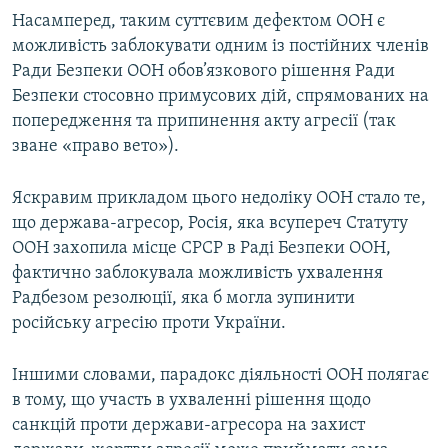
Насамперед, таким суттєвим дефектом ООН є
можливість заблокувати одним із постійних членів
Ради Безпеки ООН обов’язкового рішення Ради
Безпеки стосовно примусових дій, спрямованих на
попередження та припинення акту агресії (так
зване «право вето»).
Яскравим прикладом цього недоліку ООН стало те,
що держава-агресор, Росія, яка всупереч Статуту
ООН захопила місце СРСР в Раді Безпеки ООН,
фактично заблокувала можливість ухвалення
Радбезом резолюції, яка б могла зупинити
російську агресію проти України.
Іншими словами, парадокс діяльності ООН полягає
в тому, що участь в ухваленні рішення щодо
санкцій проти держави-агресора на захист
==
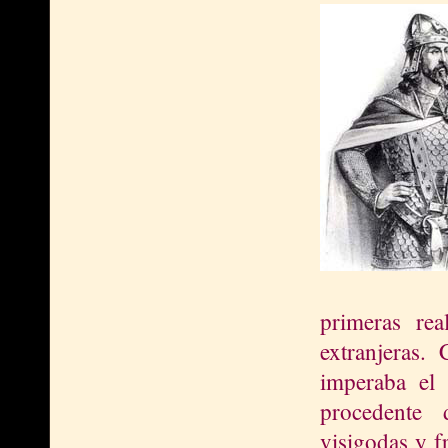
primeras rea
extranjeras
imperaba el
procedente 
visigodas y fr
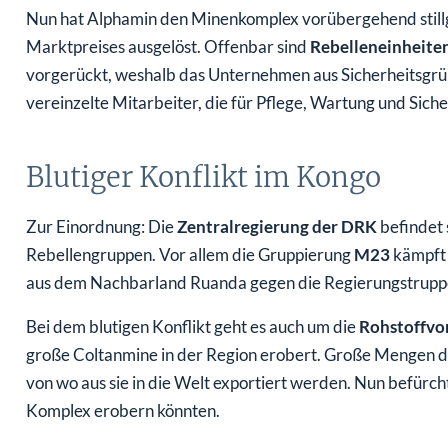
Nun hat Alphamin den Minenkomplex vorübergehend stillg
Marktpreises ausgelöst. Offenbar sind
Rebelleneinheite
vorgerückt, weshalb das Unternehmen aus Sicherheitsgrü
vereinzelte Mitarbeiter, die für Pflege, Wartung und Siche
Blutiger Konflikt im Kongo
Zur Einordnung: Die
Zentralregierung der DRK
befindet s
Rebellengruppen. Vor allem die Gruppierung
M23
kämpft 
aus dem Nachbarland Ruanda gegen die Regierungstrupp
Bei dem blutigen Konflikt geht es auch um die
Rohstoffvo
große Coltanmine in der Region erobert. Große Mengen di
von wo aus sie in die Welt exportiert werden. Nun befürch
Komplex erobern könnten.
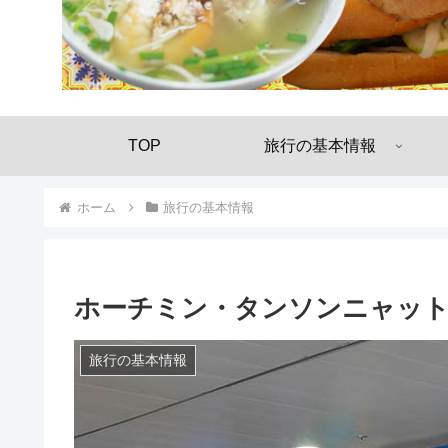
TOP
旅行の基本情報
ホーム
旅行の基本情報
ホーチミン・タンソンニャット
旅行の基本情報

* **ACTIVITY**: If a line holds the string "рішення", it counts; please state how many such lines there are in the data, with nothing more.

* **FINISHED EXERCISE**: 2